Antimicrobial resistance (AMR) is a global healthcare challenge that governments and health systems are tackling primarily through antimicrobial stewardship (AMS). This should, improve antibiotic use, avoid inappropriate prescribing, reduce prescription numbers, aligning with national/international AMS targets. In primary care in the United Kingdom (UK) antibiotics are mainly prescribed for patients with urinary and respiratory symptoms (22.7% and 46% of all antibiotic prescriptions respectively). This study aimed to capture the time-series trends (2014-2022) for commonly prescribed antibiotics for respiratory and urinary tract infections in primary care in England. Trends for Amoxicillin, Amoxicillin sodium, Trimethoprim, Clarithromycin, Erythromycin, Erythromycin ethylsuccinate, Erythromycin stearate, Doxycycline hyclate, Doxycycline monohydrate and Phenoxymethylpenicillin (Penicillin V) were determined. In doing so providing evidence regarding meeting UK antibiotic prescribing rate objectives (a 15% reduction in human antibiotic use 2019-2024). Time series trend analysis of 62,949,272 antibiotic prescriptions from 6,370 General Practices in England extracted from the National Health Service (NHS) Business Services Authority web portal were explored. With additional investigation of prescribing rate trends by quintiles of the Index of Multiple Deprivation (IMD).

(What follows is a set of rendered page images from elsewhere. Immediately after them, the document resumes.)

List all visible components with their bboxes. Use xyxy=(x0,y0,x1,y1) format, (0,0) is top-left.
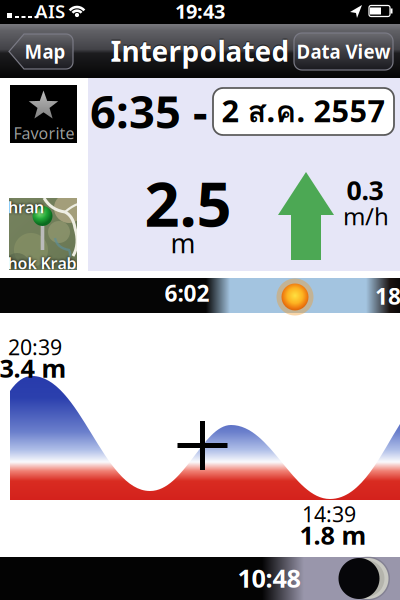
staticText: m/h xyxy=(343,200,389,232)
staticText: Interpolated xyxy=(110,32,290,70)
staticText: 3.4 m xyxy=(0,351,66,385)
button[interactable]: 2 ส.ค. 2557 xyxy=(213,88,394,135)
staticText: Map xyxy=(24,39,66,64)
staticText: 2 ส.ค. 2557 xyxy=(222,88,386,135)
staticText: 20:39 xyxy=(8,333,62,361)
staticText: hok Krab xyxy=(8,252,76,274)
staticText: m xyxy=(170,225,196,261)
staticText: Favorite xyxy=(14,122,74,144)
staticText: AIS xyxy=(35,0,65,23)
staticText: 0.3 xyxy=(346,172,384,208)
staticText: 2.5 xyxy=(144,162,232,244)
staticText: 19:43 xyxy=(175,0,225,24)
staticText: 14:39 xyxy=(302,500,356,528)
button[interactable]: Data View xyxy=(294,33,393,70)
button[interactable]: Back to Map xyxy=(8,32,74,70)
staticText: 6:02 xyxy=(164,278,210,308)
button[interactable]: Map location xyxy=(9,198,77,270)
staticText: Data View xyxy=(296,39,390,64)
staticText: 18 xyxy=(375,281,400,311)
staticText: 10:48 xyxy=(238,561,300,595)
staticText: 1.8 m xyxy=(300,518,366,552)
staticText: 6:35 - xyxy=(90,81,208,141)
button[interactable]: Favorite xyxy=(10,85,77,143)
staticText: hran xyxy=(8,196,44,218)
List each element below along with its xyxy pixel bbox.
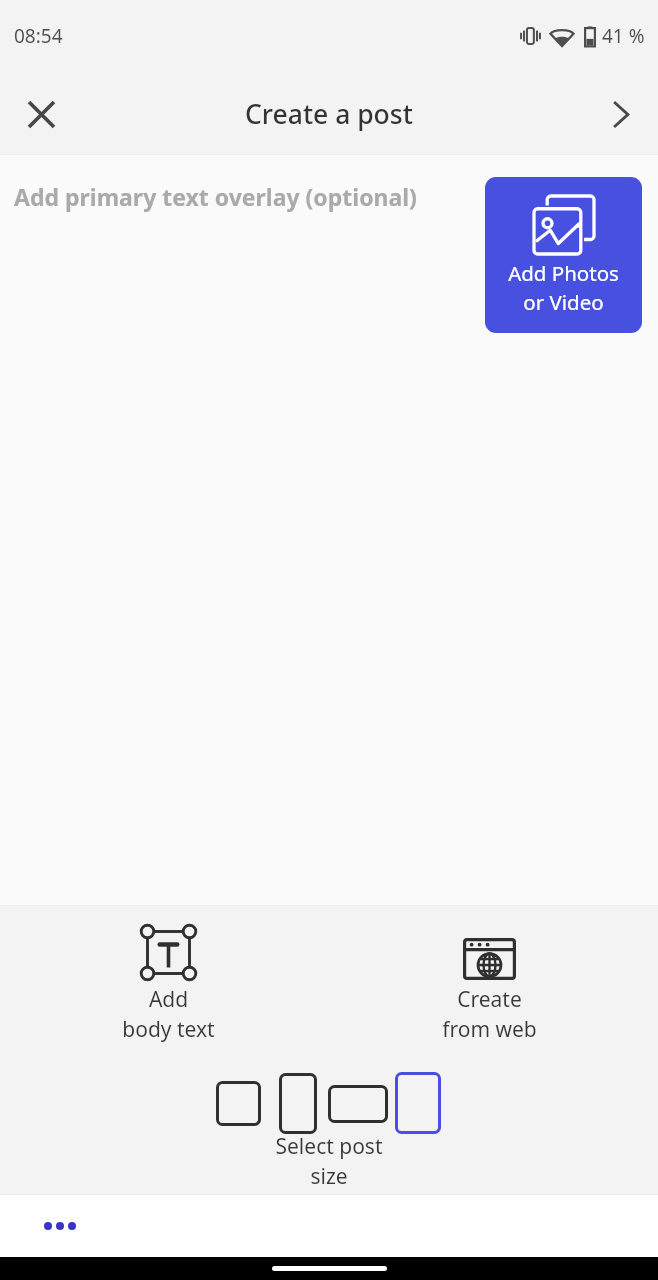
staticText: 41 % [602, 23, 645, 49]
staticText: Select post size [275, 1132, 383, 1190]
button[interactable]: Close [13, 86, 70, 143]
staticText: Create from web [442, 985, 537, 1043]
staticText: Create a post [245, 96, 413, 132]
button[interactable]: Post size option [216, 1081, 261, 1126]
button[interactable]: Create from web [434, 936, 544, 1045]
button[interactable]: Add body text [113, 923, 223, 1045]
staticText: Add Photos or Video [508, 259, 619, 316]
staticText: Add primary text overlay (optional) [14, 181, 417, 212]
staticText: 08:54 [14, 23, 63, 49]
staticText: Add body text [122, 985, 215, 1043]
button[interactable]: Add Photos or Video [485, 177, 642, 333]
button[interactable]: Post size option [328, 1085, 388, 1123]
button[interactable]: More options [44, 1222, 76, 1230]
button[interactable]: Post size option [395, 1072, 441, 1134]
button[interactable]: Post size option [279, 1073, 317, 1134]
button[interactable]: Next [592, 86, 649, 143]
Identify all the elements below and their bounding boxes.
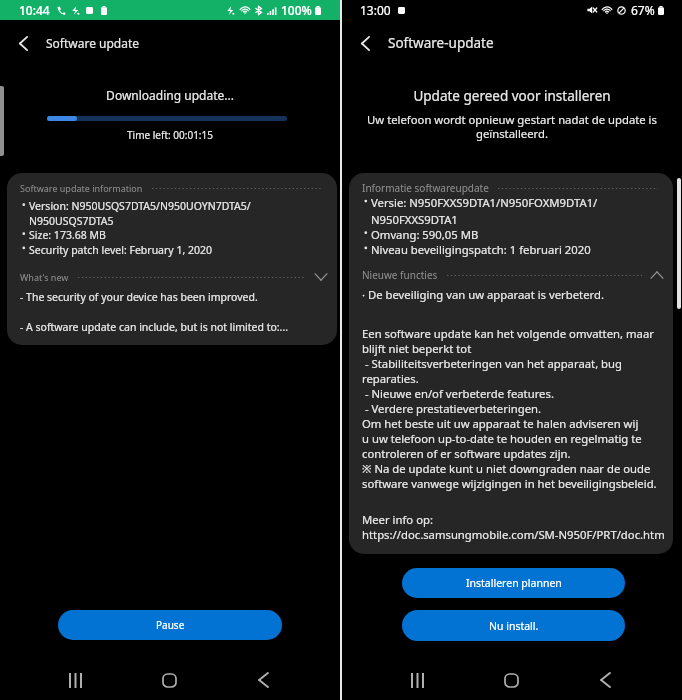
button[interactable]: Pause	[58, 610, 282, 640]
button[interactable]: Back	[558, 660, 652, 700]
staticText: Informatie softwareupdate	[362, 181, 489, 195]
staticText: Nieuwe functies	[362, 268, 438, 282]
staticText: - The security of your device has been i…	[20, 290, 258, 304]
staticText: Size: 173.68 MB	[29, 228, 106, 242]
staticText: Uw telefoon wordt opnieuw gestart nadat …	[342, 112, 682, 142]
staticText: Update gereed voor installeren	[342, 87, 682, 105]
button[interactable]: Back	[216, 660, 310, 700]
button[interactable]: Home	[464, 660, 558, 700]
staticText: https://doc.samsungmobile.com/SM-N950F/P…	[362, 527, 664, 542]
staticText: Installeren plannen	[466, 576, 562, 590]
staticText: 13:00	[360, 2, 391, 18]
staticText: 100%	[281, 2, 312, 18]
staticText: Security patch level: February 1, 2020	[29, 243, 213, 257]
staticText: Time left: 00:01:15	[0, 128, 340, 142]
staticText: Versie: N950FXXS9DTA1/N950FOXM9DTA1/ N95…	[371, 195, 598, 227]
staticText: Software update information	[20, 182, 143, 194]
button[interactable]: Nu install.	[402, 610, 625, 641]
button[interactable]: Recent apps	[28, 660, 122, 700]
staticText: Een software update kan het volgende omv…	[362, 326, 657, 491]
staticText: Software update	[46, 35, 140, 51]
staticText: Nu install.	[489, 619, 539, 633]
staticText: 67%	[631, 2, 655, 18]
button[interactable]: Installeren plannen	[402, 568, 625, 598]
button[interactable]: Recent apps	[370, 660, 464, 700]
button[interactable]: Home	[122, 660, 216, 700]
staticText: Meer info op:	[362, 512, 433, 527]
staticText: 10:44	[19, 2, 50, 18]
staticText: Niveau beveiligingspatch: 1 februari 202…	[371, 242, 591, 257]
staticText: Software-update	[388, 34, 494, 52]
staticText: What's new	[20, 271, 69, 283]
staticText: Pause	[156, 618, 185, 632]
staticText: Omvang: 590,05 MB	[371, 227, 479, 242]
staticText: · De beveiliging van uw apparaat is verb…	[362, 287, 604, 302]
button[interactable]: Back	[354, 32, 376, 54]
button[interactable]: Back	[12, 32, 34, 54]
staticText: - A software update can include, but is …	[20, 320, 289, 334]
staticText: Downloading update...	[0, 87, 340, 103]
staticText: Version: N950USQS7DTA5/N950UOYN7DTA5/ N9…	[29, 199, 251, 228]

Overall, there is a downwards trend in antibiotic prescribing for those explored. There is an association between IMD, geographical location, and higher antibiotic prescribing levels (prescribing hot spots). England has a well-documented North-South divide of health inequalities, this is reflected in antibiotic prescribing. The corona virus pandemic (COVID-19) impacted on AMS, with a rise in doxycycline and trimethoprim prescriptions notable in higher IMD areas. Since then, prescribing appears to have returned to pre-pandemic levels in all IMDs and continued to decline. AMS efforts are being adhered to in primary care in England. This study provides further evidence of the link between locality and poorer health outcomes (reflected in higher antibiotic prescribing). Further work is required to address antibiotic use in hot spot areas.

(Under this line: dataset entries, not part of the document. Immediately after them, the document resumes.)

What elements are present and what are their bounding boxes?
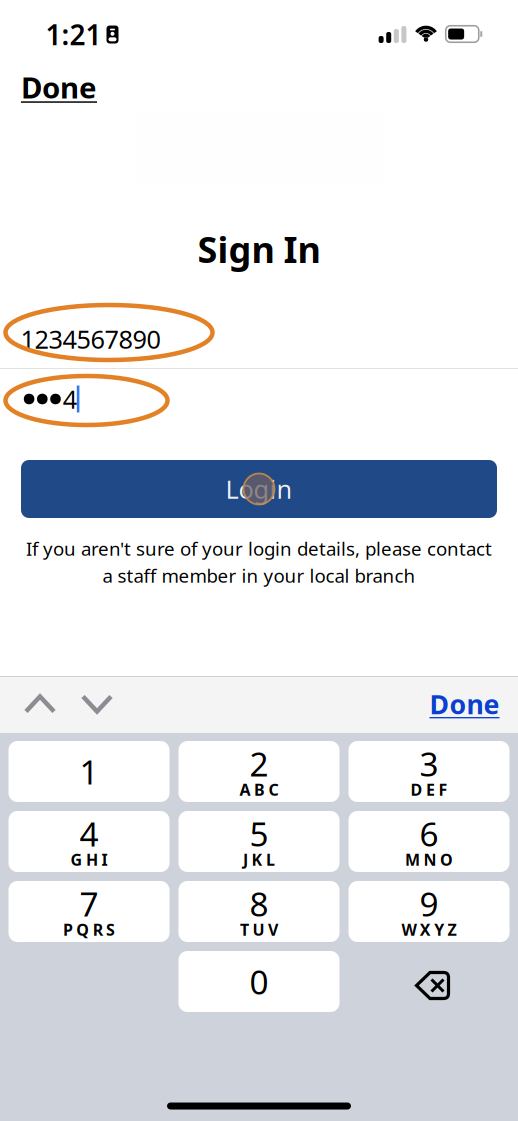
staticText: C (268, 779, 278, 800)
staticText: I (101, 849, 107, 870)
staticText: 9 (420, 881, 438, 926)
button[interactable]: Previous field (12, 680, 68, 728)
staticText: 6 (420, 811, 438, 856)
button[interactable]: 8 (178, 881, 340, 942)
staticText: 0 (250, 959, 268, 1004)
staticText: S (106, 919, 115, 940)
staticText: V (268, 919, 278, 940)
button[interactable]: Done (414, 681, 514, 727)
button[interactable]: Delete (352, 955, 513, 1016)
staticText: Done (430, 686, 500, 722)
staticText: a staff member in your local branch (102, 563, 416, 588)
staticText: O (440, 849, 453, 870)
button[interactable]: 5 (178, 811, 340, 872)
staticText: 1:21 (46, 16, 102, 53)
staticText: Z (448, 919, 457, 940)
staticText: G (71, 849, 83, 870)
button[interactable]: Done (21, 67, 109, 107)
staticText: Done (21, 68, 97, 106)
staticText: N (424, 849, 436, 870)
button[interactable]: Login (21, 460, 497, 518)
staticText: 1234567890 (21, 322, 161, 356)
button[interactable]: 6 (348, 811, 510, 872)
staticText: 5 (250, 811, 268, 856)
staticText: 1 (80, 749, 98, 794)
staticText: B (254, 779, 265, 800)
staticText: 4 (80, 811, 98, 856)
staticText: M (405, 849, 420, 870)
staticText: K (252, 849, 262, 870)
button[interactable]: 4 (8, 811, 170, 872)
staticText: E (426, 779, 435, 800)
staticText: L (266, 849, 275, 870)
staticText: 7 (80, 881, 98, 926)
button[interactable]: 1 (8, 741, 170, 802)
staticText: If you aren't sure of your login details… (26, 536, 492, 561)
staticText: 8 (250, 881, 268, 926)
staticText: Sign In (198, 225, 320, 273)
staticText: P (63, 919, 73, 940)
button[interactable]: 9 (348, 881, 510, 942)
staticText: F (438, 779, 447, 800)
staticText: Q (76, 919, 89, 940)
staticText: Login (226, 472, 292, 506)
button[interactable]: 0 (178, 951, 340, 1012)
staticText: J (243, 849, 248, 870)
staticText: R (93, 919, 103, 940)
button[interactable]: 7 (8, 881, 170, 942)
staticText: T (240, 919, 249, 940)
staticText: U (252, 919, 264, 940)
staticText: W (401, 919, 416, 940)
button[interactable]: 2 (178, 741, 340, 802)
staticText: X (420, 919, 431, 940)
staticText: D (411, 779, 423, 800)
button[interactable]: Next field (69, 680, 125, 728)
staticText: 3 (420, 741, 438, 786)
button[interactable]: 3 (348, 741, 510, 802)
staticText: Y (434, 919, 444, 940)
staticText: 4 (63, 382, 77, 416)
staticText: 2 (250, 741, 268, 786)
staticText: A (240, 779, 251, 800)
staticText: H (86, 849, 98, 870)
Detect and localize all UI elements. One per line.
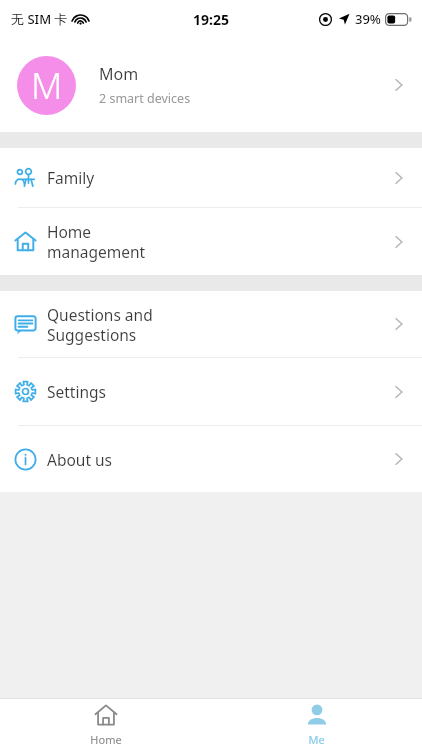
button[interactable]: Settings — [0, 358, 422, 425]
button[interactable]: Family — [0, 148, 422, 207]
button[interactable]: M — [0, 38, 422, 132]
staticText: 39% — [355, 10, 381, 28]
staticText: Family — [47, 167, 390, 188]
staticText: Settings — [47, 381, 390, 402]
staticText: 2 smart devices — [99, 90, 191, 107]
staticText: Mom — [99, 63, 139, 85]
button[interactable]: About us — [0, 426, 422, 492]
button[interactable]: Home management — [0, 208, 422, 275]
staticText: About us — [47, 449, 390, 470]
staticText: Home — [90, 732, 122, 747]
button[interactable]: Me — [211, 699, 422, 750]
staticText: Home management — [47, 221, 390, 262]
button[interactable]: Home — [0, 699, 211, 750]
staticText: Questions and Suggestions — [47, 304, 390, 345]
staticText: 无 SIM 卡 — [11, 10, 68, 28]
button[interactable]: Questions and Suggestions — [0, 291, 422, 357]
staticText: M — [31, 61, 63, 110]
staticText: Me — [308, 732, 325, 747]
staticText: 19:25 — [193, 10, 229, 29]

抗菌药物耐药性(AMR)是一个全球性的医疗保健挑战,各国政府和卫生系统主要通过抗菌药物管理(AMS)来应对。这应该可以改善抗生素的使用,避免不适当的处方,减少处方数量,与国家/国际 AMS 目标保持一致。在英国(UK)的初级保健中,抗生素主要用于治疗有尿路和呼吸道症状的患者(分别占所有抗生素处方的 22.7%和 46%)。本研究旨在捕捉英格兰初级保健中常用于治疗呼吸道和尿路感染的常见抗生素的时间序列趋势(2014-2022 年)。确定了阿莫西林、阿莫西林钠、甲氧苄啶、克拉霉素、红霉素、琥乙红霉素、硬脂酸红霉素、盐酸多西环素、盐酸多西环素一水合物和苯氧甲基青霉素(青霉素 V)的趋势。这样做提供了关于满足英国抗生素处方率目标的证据(2019-2024 年人类抗生素使用减少 15%)。从英国国民保健系统(NHS)商业服务局门户网站中提取了英格兰 6370 家全科医生开出的 62949272 份抗生素处方的时间序列趋势进行了分析。通过对多重剥夺指数(IMD)五分位数的处方率趋势进行了进一步调查。总体而言,在所研究的范围内,抗生素的处方呈下降趋势。IMD、地理位置和更高的抗生素处方水平(处方热点)之间存在关联。英格兰的健康不平等现象存在有据可查的南北差距,这在抗生素处方中也有所反映。冠状病毒大流行(COVID-19)对抗菌药物管理产生了影响,在 IMD 较高的地区,多西环素和甲氧苄啶的处方数量明显增加。此后,所有 IMD 的处方似乎都已恢复到大流行前的水平,并继续下降。英格兰的初级保健部门正在坚持抗菌药物管理。本研究进一步证明了地理位置与较差的健康结果之间的联系(反映在更高的抗生素处方上)。需要进一步努力解决热点地区的抗生素使用问题。